### Exercise objective
Each line from the one containing "Add as a preferred source on Google" through the last line of the records is to be repeated exactly, with all pictures left out.

### Data for this exercise
- Opening Delimiter -

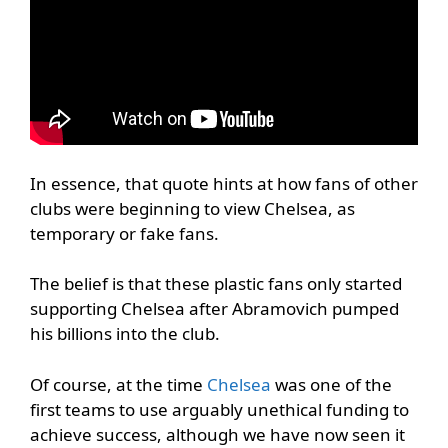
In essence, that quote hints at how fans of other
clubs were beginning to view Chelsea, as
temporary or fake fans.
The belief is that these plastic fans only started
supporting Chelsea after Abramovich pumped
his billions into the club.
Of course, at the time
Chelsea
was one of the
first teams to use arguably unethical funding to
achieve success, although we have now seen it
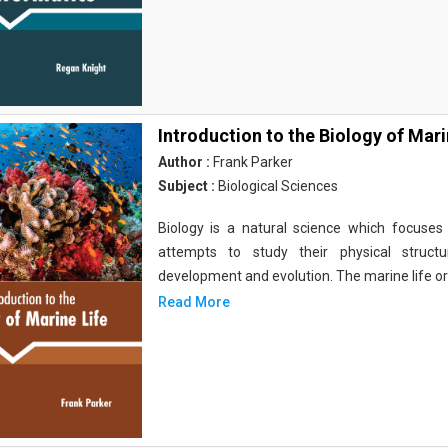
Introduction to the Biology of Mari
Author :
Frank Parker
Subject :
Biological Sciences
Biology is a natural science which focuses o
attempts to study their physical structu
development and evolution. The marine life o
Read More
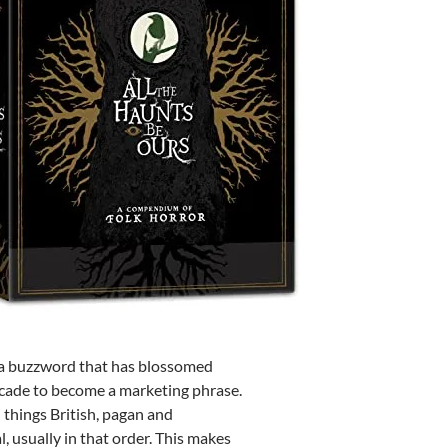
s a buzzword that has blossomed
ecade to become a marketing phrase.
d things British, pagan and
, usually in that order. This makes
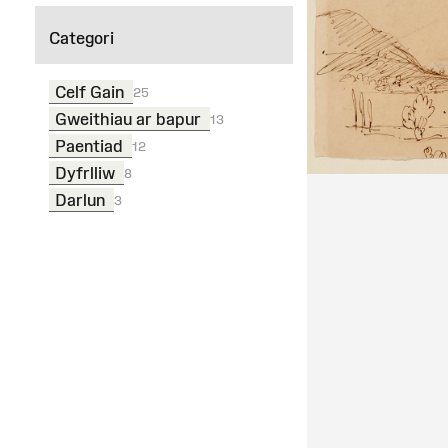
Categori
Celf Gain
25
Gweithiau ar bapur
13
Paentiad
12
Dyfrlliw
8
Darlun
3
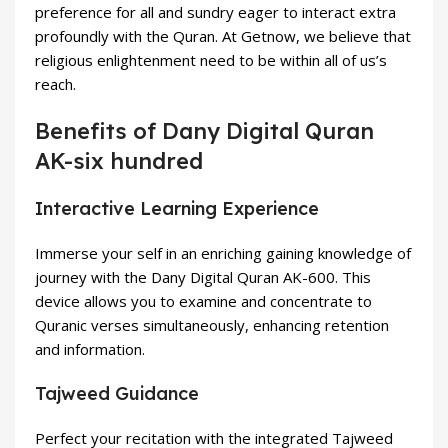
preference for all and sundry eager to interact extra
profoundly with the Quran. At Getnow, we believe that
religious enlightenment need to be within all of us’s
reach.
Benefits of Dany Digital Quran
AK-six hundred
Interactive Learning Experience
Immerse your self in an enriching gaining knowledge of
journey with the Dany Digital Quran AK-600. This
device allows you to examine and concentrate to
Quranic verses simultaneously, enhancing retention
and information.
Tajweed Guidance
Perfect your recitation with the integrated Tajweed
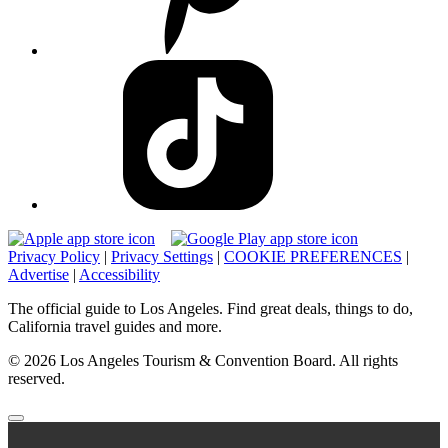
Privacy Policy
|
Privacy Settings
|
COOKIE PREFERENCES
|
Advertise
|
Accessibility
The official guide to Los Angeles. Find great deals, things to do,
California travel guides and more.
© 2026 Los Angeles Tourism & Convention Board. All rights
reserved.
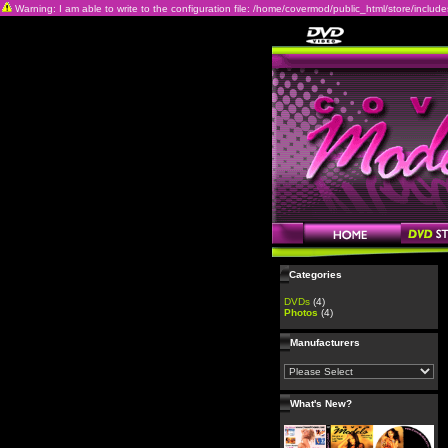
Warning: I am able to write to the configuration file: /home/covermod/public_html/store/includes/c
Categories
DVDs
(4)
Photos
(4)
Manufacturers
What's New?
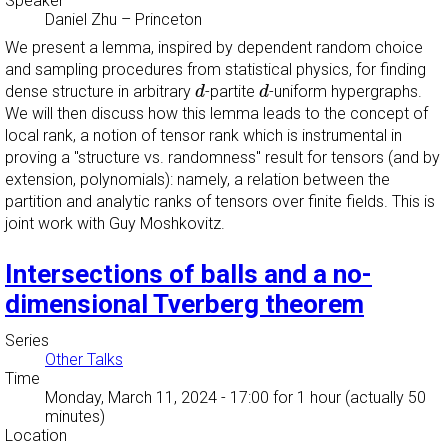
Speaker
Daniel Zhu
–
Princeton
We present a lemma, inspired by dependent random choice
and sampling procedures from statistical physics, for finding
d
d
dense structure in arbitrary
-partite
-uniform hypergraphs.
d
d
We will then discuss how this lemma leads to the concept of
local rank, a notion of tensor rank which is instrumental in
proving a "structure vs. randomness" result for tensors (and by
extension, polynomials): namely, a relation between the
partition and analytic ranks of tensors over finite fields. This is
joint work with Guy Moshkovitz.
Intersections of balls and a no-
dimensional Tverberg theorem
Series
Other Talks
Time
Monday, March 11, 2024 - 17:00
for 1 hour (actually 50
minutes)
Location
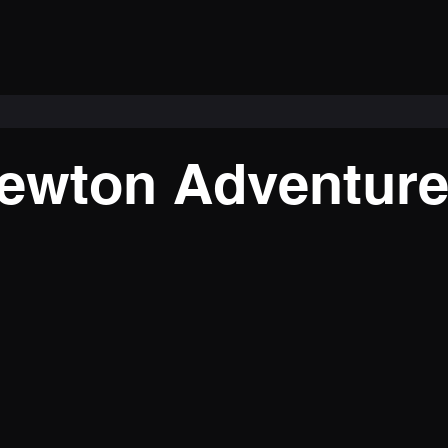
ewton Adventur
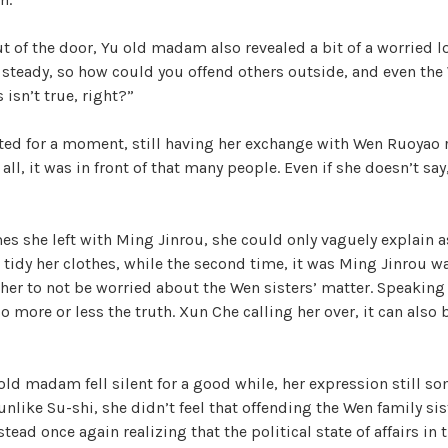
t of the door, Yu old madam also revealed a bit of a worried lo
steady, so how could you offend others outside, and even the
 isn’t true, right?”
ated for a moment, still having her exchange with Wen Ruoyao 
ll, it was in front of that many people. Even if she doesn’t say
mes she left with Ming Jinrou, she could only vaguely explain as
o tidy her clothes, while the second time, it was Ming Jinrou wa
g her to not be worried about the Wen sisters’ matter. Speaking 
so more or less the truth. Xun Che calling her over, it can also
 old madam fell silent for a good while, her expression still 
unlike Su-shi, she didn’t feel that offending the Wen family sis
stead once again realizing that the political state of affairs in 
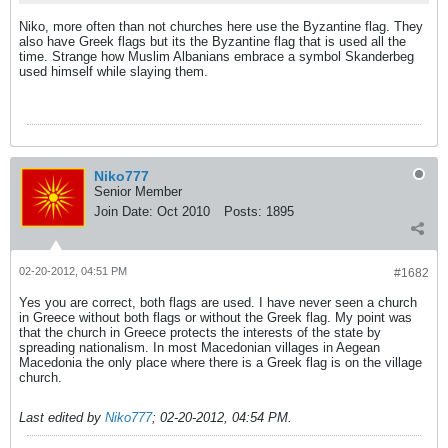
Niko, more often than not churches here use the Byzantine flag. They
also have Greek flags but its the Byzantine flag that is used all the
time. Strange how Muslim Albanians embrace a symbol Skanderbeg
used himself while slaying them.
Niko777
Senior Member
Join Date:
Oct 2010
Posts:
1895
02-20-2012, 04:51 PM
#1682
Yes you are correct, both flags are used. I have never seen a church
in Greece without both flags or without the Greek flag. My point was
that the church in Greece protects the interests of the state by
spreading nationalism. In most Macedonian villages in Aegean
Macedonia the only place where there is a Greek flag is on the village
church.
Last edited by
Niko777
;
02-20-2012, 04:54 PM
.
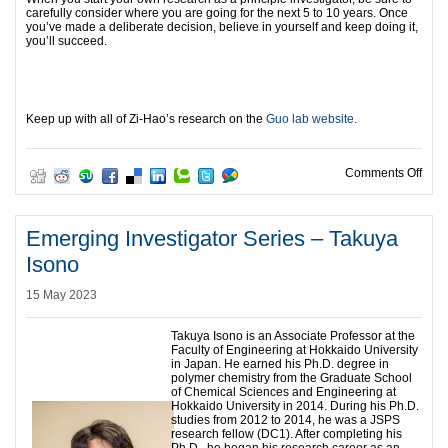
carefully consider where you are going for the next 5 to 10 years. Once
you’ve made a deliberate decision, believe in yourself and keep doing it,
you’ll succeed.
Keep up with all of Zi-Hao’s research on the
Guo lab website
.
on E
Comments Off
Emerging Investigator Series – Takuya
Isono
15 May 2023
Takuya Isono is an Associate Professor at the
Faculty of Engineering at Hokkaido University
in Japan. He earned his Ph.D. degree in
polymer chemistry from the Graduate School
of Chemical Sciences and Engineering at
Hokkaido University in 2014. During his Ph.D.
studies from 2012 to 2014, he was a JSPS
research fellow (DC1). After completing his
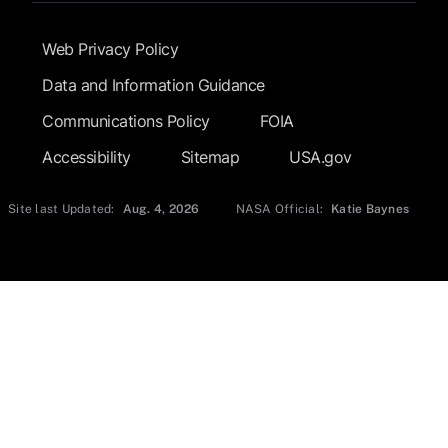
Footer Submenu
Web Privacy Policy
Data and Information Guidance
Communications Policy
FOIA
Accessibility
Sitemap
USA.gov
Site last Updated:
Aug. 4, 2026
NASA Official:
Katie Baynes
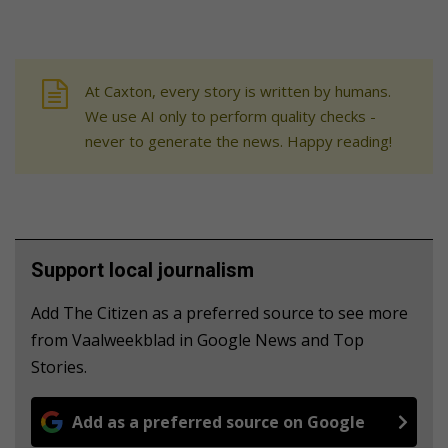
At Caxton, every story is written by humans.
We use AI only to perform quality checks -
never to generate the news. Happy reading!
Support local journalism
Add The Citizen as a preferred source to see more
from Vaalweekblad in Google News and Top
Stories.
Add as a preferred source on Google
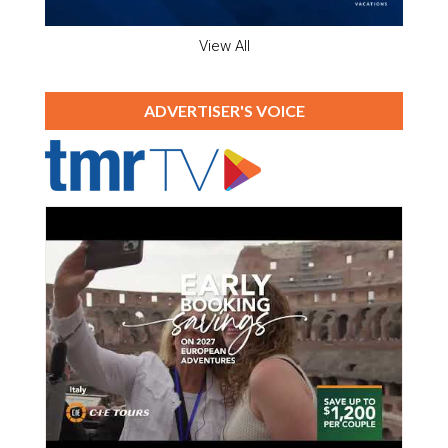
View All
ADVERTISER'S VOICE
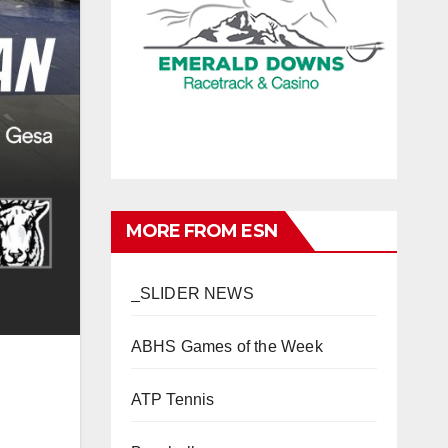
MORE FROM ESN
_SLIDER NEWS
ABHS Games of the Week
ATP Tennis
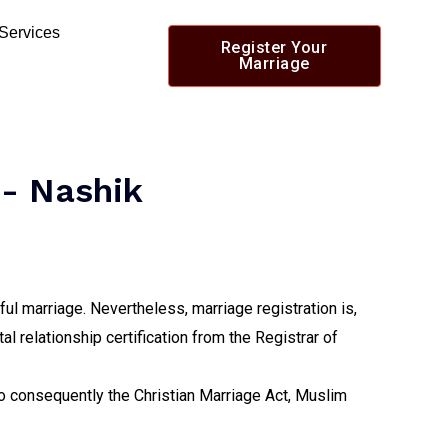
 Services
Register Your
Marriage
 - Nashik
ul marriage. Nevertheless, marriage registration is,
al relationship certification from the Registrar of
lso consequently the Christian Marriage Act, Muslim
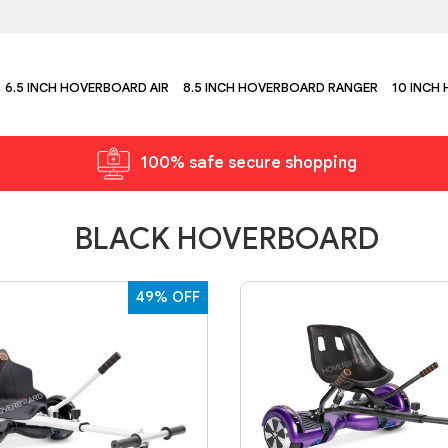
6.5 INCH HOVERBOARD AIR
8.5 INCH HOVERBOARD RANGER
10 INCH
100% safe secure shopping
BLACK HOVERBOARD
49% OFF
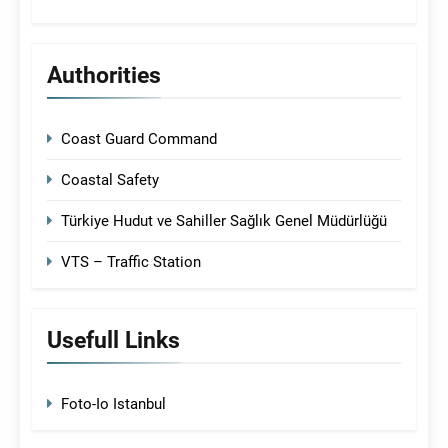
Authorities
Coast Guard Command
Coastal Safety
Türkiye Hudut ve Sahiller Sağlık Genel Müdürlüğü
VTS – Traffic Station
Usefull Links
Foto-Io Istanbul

- Closing Delimiter -

### Task answer
Add as a preferred source on Google
View All
ADVERTISER'S VOICE
MORE FROM ESN
_SLIDER NEWS
ABHS Games of the Week
ATP Tennis
 Services
Register Your
Marriage
 - Nashik
ul marriage. Nevertheless, marriage registration is,
al relationship certification from the Registrar of
lso consequently the Christian Marriage Act, Muslim
6.5 INCH HOVERBOARD AIR
8.5 INCH HOVERBOARD RANGER
10 INCH
100% safe secure shopping
BLACK HOVERBOARD
49% OFF
Authorities
Coast Guard Command
Coastal Safety
Türkiye Hudut ve Sahiller Sağlık Genel Müdürlüğü
VTS – Traffic Station
Usefull Links
Foto-Io Istanbul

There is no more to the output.